The same surgeon (JLA) performed all surgeries. All patients received retrobulbar anesthesia and mild sedation with midazolam. Adequate dilatation was obtained with intracameral mydriatics. The main corneal incision of 2.8 mm was placed temporally at the 180° meridian position in all eyes. A standard technique of phacoemulsification was performed followed by implantation of the Lumina in the sulcus plane of the eye by using a standard disposable injector system with an adapted, proprietary, AkkoLens butterfly cartridge. Postoperative topical therapy included a combination of topical antibiotics (ofloxacin 0.3%) and a steroid agent (dexamethasone 0.1%, Maxidex; Alcon, Spain).
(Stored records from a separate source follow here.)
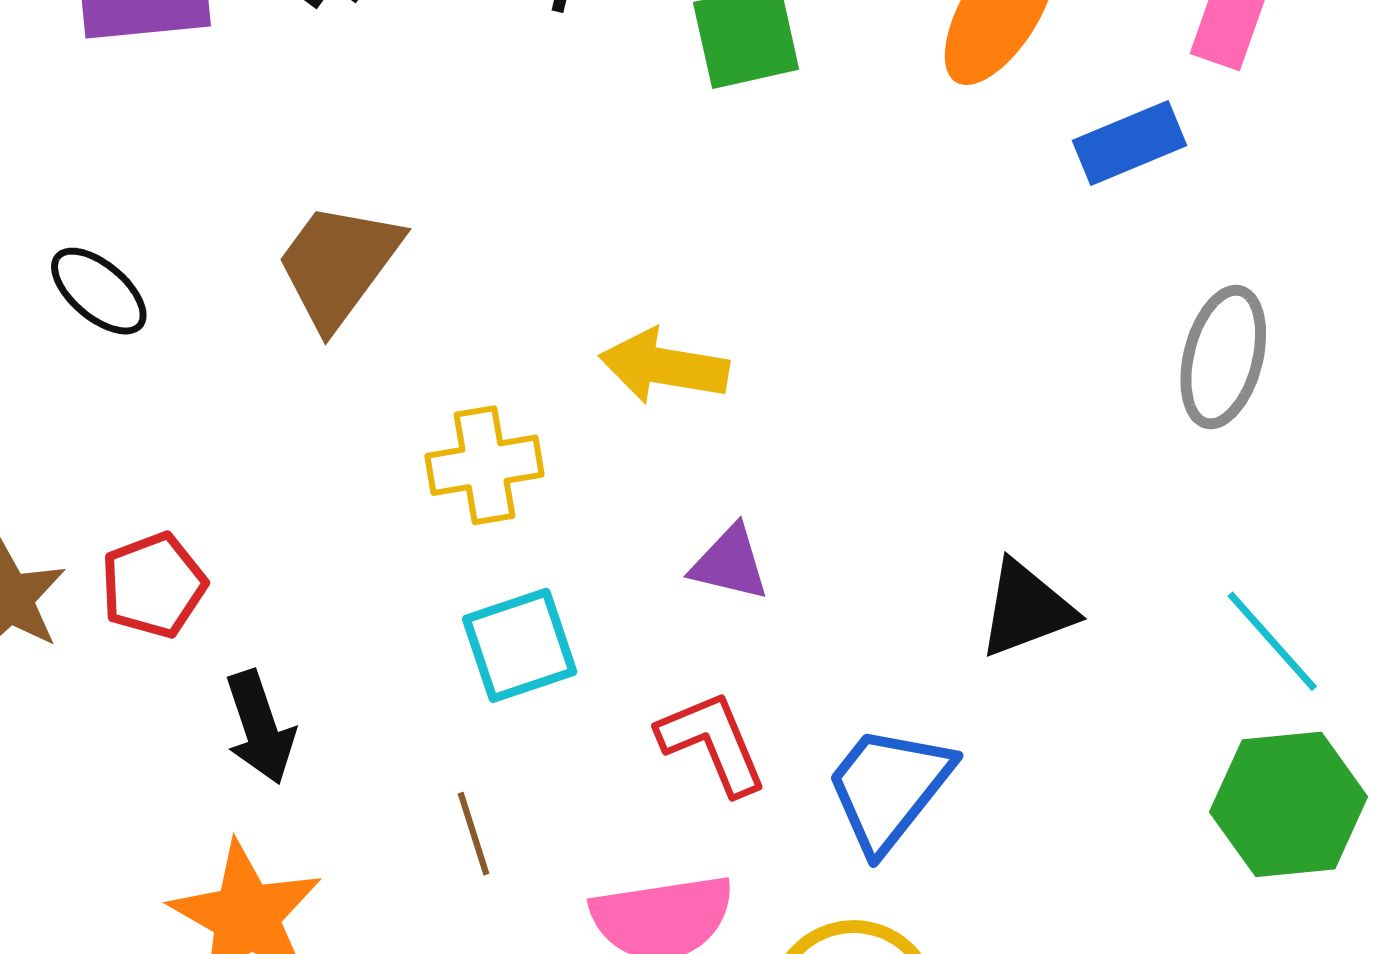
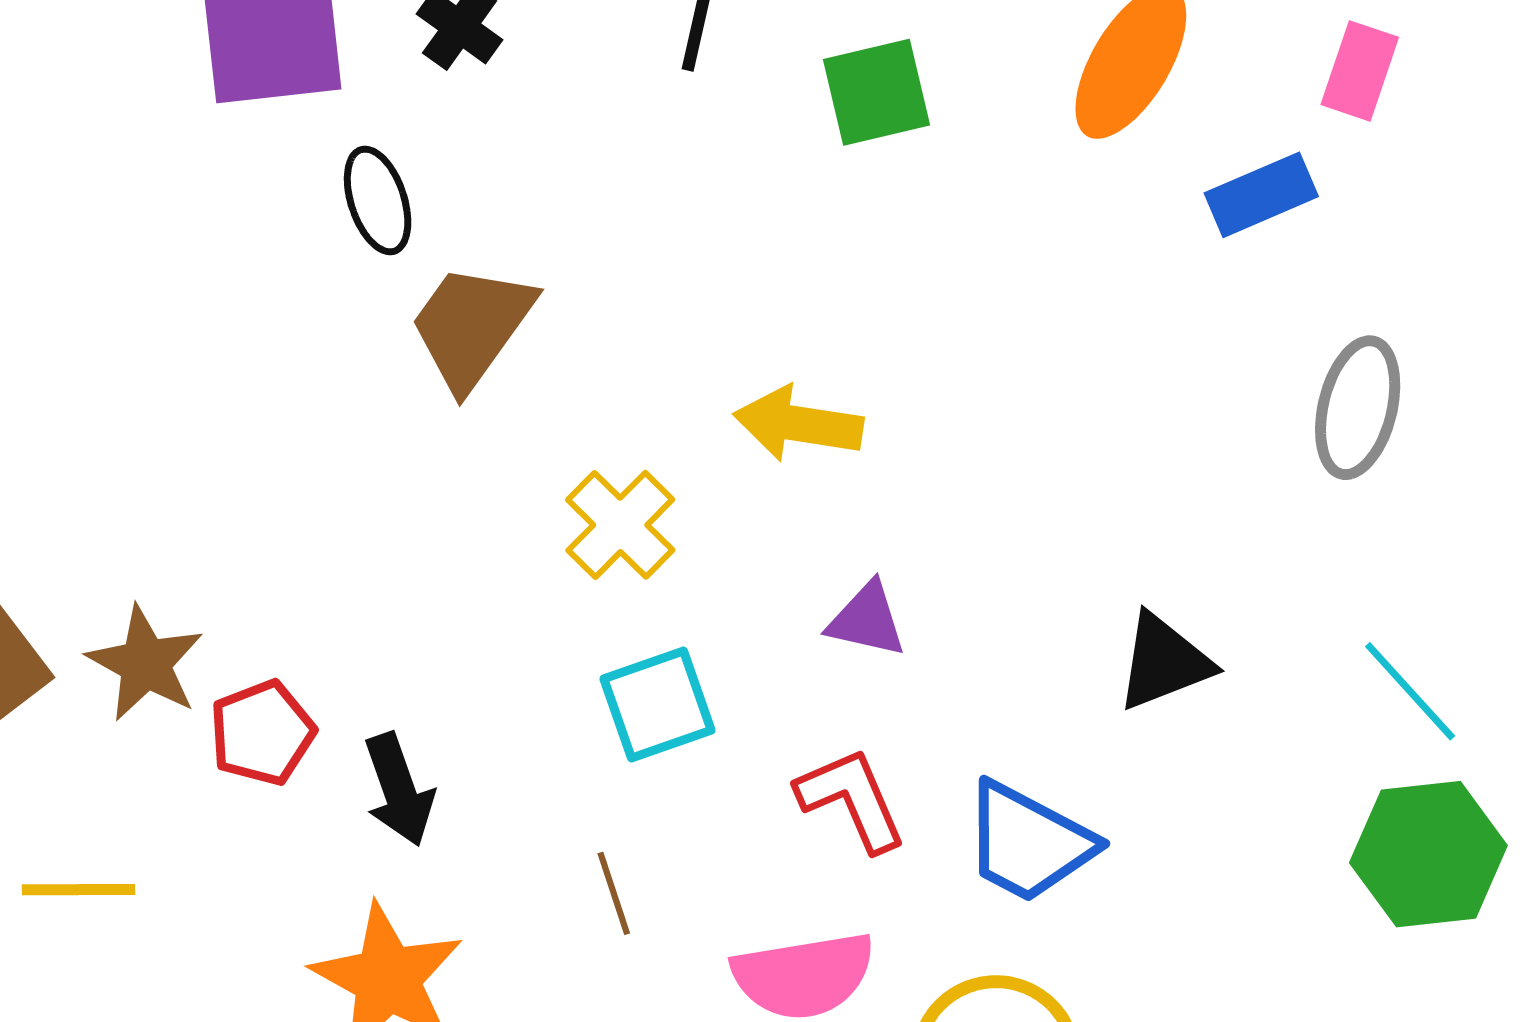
black ellipse: (99, 291) -> (378, 200), moved, turned 32
yellow cross: (485, 465) -> (620, 525), turned -35
red pentagon: (153, 585) -> (262, 733), moved
blue trapezoid: (889, 788) -> (1028, 842), turned -100

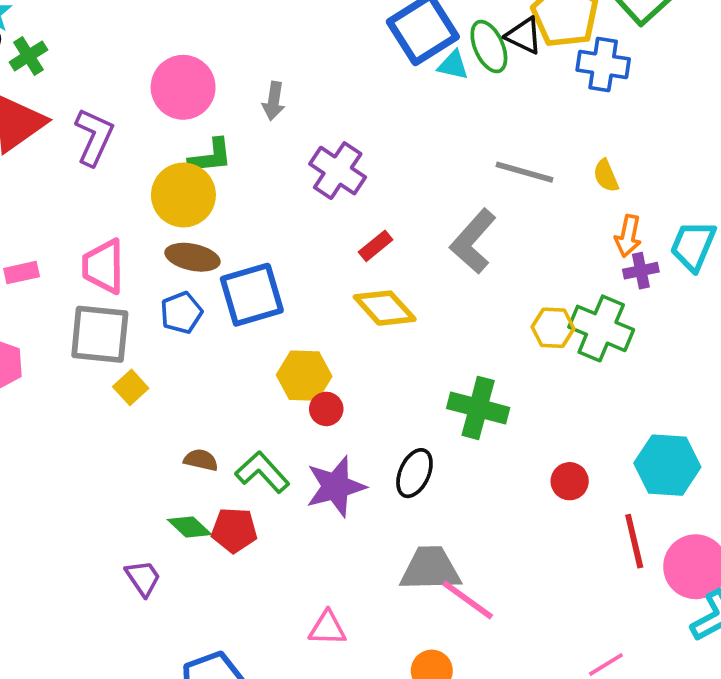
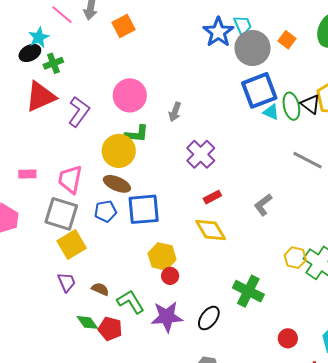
gray line: (525, 172) -> (308, 160), moved
gray L-shape: (473, 241) -> (263, 205), size x0.7
yellow square: (131, 387) -> (72, 244), size x1.6
purple trapezoid: (143, 578) -> (67, 282), moved

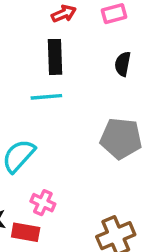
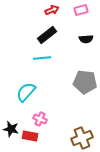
black rectangle: (55, 57) -> (47, 35), turned 54
black semicircle: (123, 64) -> (86, 39), turned -104

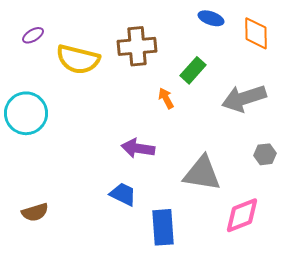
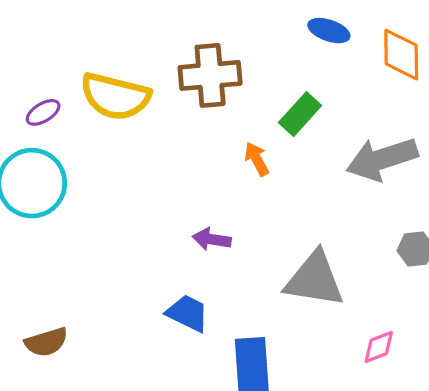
purple ellipse: (33, 35) -> (43, 112), moved
purple arrow: (138, 148) -> (212, 239), size x0.7
pink diamond: (242, 215) -> (379, 347), size x0.6

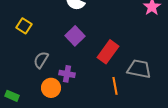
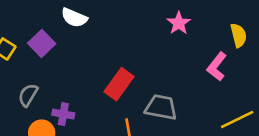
purple square: (75, 36) -> (42, 43), moved

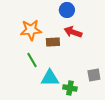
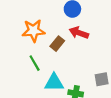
brown rectangle: (53, 42) -> (57, 44), turned -48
The patients were evaluated during the follow up at five intervals: 1 day, 1 month, 3 months 6 months and a minimum of 12 months after surgery. In addition to the measurements listed in the preoperative protocol, the postoperative protocol included additional assessments of contrast sensitivity function in mesopic conditions (CSV 1000, VectorVision Ocular Health, Greenville, Ohio, USA) and the defocus curves. Monocular defocus curves were obtained with best distance refractive correction under low ambient light to keep an open pupil to minimize the undesirable effect of extended depth of focus owing to a small pupil, which can mask true accommodation. Negative and positive spherical lenses were added in 0.50 D steps, producing a stimulus for the eye to accommodate in the range from -5.00 to +2.00 D. The means of the measured visual acuities are summarized in mean defocus curves in which the measurements at 0.00 D and-2.50 D correspond to corrected distance visual acuity (CDVA) and corrected distance near visual acuity (CDNVA), respectively, and intermediate visual acuity corresponds to the measurement at -1.50 D. Depth of focus was evaluated from defocus curves at the levels of visual acuity of 0.10, 0.20, and 0.40 logMAR. The depth of focus for a particular eye was defined as the width of the defocus curve, in diopters, at a given level of visual acuity. The retinal optical quality was obtained using pyramidal aberrometry (Osiris, CSO, Italy) and optical quality analyzer system (OQAS, Visiomettrics SL, Spain) obtaining the MTF and PSF for different diameters and open field aberrometer (OFA, CSO, Italy) measured for distance and near.

Main outcome measures Primary: Distance and near visual acuities, defocus curve, accommodation, depth of focus.

Secondary: Contrast sensitivity function, optical quality assessment, PROMs (quality of vision and quality of life reported by the patients), complications.